Jan/100
Nikon Unveiling the N-STORM High Resolution Microscope System
Nikon Corporation, one of the relevant innovators in advanced optical instruments, has just announced that it has signed a licensing agreement with Harvard University that is granting Nikon the rights to use the Stochastic Optical Reconstruction Microscopy (STORM) technology. Under the terms of that agreement, Nikon will be developing STORM enabled microscopy systems and market them with the N-STORM name.
Also, Nikon Corporation President, Mr. Michio Kariya, and Nikon Instruments Incorporated, are pleased to announce that the N-STORM Super Resolution microscope system will be introduced at the American Society For Cell Biology 49th Annual Meeting. This new microscope system packs the STORM methodology, as well as having a design that enables a higher resolution than was never before achieved by the conventional optical microscopes.
“Nikon is highly anticipating this exciting development in super resolution, providing scientists with exceptional optical instrumentation that allows visualization of nanoscopic cellular structures and molecular activity at unprecedented image resolution,” states Stanley Schwartz, vice president, Nikon Instruments, Inc. “This level of clarity has never been attainable by conventional light microscopy in a commercialized and easy-to-use microscopy system. Nikon is excited about this collaboration and looks forward to progressing together with our design engineers and the Zhuang lab to extend the capabilities and uses of STORM microscopy.”

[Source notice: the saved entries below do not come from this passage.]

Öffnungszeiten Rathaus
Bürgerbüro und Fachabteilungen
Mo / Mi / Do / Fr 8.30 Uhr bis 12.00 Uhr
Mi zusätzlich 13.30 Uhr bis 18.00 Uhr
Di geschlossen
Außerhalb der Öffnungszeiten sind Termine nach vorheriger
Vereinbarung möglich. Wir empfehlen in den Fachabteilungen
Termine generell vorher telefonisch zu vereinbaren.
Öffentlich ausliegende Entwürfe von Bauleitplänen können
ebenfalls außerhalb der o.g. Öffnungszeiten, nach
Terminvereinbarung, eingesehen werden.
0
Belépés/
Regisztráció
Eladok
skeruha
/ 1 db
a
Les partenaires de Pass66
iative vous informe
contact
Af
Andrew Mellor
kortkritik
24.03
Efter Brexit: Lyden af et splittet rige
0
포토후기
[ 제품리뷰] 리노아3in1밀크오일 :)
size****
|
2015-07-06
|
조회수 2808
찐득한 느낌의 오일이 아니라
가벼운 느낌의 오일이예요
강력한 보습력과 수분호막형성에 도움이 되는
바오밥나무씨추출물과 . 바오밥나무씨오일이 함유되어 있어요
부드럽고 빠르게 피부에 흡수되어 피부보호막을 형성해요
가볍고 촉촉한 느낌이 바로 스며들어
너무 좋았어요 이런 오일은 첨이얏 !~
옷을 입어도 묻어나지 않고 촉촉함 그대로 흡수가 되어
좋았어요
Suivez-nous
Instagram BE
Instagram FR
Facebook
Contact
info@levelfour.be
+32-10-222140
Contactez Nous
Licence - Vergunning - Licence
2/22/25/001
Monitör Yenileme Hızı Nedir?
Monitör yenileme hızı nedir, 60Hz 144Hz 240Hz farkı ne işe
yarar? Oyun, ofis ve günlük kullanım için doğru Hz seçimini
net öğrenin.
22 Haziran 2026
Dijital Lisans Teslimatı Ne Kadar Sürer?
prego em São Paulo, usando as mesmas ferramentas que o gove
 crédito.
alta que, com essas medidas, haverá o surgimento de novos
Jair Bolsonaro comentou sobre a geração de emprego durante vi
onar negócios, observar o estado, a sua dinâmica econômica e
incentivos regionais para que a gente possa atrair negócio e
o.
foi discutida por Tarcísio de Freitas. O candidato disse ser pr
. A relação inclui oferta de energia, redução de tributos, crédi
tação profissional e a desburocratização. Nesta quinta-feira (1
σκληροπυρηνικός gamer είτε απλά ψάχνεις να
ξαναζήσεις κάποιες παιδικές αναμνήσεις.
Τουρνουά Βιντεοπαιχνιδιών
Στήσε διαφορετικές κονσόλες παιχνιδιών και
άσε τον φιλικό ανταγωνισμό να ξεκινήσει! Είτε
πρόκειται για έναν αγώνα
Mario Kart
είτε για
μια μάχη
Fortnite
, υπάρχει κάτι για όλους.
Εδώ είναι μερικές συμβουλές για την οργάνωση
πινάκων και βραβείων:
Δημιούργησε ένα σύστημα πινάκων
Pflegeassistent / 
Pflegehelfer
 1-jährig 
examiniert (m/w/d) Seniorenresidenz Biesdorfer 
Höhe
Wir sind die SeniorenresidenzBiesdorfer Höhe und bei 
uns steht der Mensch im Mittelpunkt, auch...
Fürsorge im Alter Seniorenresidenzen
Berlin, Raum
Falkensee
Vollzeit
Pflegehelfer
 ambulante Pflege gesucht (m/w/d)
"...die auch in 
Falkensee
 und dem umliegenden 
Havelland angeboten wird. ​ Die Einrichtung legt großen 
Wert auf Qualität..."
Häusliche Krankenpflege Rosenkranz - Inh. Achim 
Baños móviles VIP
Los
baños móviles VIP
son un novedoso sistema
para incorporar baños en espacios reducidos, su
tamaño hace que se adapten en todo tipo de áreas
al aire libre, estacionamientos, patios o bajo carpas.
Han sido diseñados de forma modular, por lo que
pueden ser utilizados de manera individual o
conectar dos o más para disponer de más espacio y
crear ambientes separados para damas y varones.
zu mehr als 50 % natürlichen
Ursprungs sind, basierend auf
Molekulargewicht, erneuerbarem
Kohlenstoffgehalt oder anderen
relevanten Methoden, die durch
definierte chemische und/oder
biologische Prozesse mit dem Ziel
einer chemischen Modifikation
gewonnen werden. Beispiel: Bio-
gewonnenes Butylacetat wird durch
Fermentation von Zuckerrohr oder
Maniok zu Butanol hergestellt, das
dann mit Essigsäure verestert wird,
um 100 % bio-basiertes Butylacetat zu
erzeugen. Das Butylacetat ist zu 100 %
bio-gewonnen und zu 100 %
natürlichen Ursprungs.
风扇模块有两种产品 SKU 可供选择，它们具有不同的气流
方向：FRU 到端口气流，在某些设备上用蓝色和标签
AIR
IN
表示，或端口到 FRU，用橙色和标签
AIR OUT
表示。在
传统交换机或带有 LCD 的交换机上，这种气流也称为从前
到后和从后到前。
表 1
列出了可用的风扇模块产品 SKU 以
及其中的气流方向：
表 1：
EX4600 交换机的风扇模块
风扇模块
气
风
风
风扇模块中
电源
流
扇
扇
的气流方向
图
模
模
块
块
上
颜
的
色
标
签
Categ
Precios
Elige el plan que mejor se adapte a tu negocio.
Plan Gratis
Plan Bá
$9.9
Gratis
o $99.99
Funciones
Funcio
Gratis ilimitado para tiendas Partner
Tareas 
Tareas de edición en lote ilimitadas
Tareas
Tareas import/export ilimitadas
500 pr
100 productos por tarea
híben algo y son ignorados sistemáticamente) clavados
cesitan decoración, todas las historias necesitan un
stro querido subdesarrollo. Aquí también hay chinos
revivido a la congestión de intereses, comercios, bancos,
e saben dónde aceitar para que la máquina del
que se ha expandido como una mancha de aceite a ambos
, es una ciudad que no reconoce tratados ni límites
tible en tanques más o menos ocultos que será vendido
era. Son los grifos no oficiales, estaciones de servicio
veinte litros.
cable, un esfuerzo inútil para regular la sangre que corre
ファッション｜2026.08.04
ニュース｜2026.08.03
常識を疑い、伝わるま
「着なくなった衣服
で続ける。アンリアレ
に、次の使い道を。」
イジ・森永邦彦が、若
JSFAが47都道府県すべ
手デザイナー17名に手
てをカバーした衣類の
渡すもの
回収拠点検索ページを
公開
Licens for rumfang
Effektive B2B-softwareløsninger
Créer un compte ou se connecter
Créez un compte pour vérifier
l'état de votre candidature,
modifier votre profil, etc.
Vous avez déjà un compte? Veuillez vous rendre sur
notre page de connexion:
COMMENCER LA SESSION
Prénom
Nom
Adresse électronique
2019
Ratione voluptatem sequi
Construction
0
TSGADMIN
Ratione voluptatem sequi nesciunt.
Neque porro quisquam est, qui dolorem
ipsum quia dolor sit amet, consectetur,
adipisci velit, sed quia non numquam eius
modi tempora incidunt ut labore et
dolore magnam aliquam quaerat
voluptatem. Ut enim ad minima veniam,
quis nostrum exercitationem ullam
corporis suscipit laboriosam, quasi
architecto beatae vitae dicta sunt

Now, let’s look a little into that STORM technology, so that we’ll find out this is a novel advanced form of optical microscopy capable of providing a solution for the universal demand among life science researchers to observe tissues and cells more clearly. We all know that optical microscopy is one of the most common used imaging methods in the field of biomedical research nowadays. Nevertheless, the spatial resolution of optical microscopy, always limited by the diffraction of light to several hundred nanometers, is substantially larger than typical molecular length scales in cells, making many biological investigations beyond reach for scientists using light microscopy.
Nikon’s N-STORM Super Resolution microscope system should be available for delivery by May 2010, enabling researchers to take advantage of high resolution fluorescence images, both 2D and 3D, from localization information of fluorophores detected with high accuracy and calculated from multiple exposures.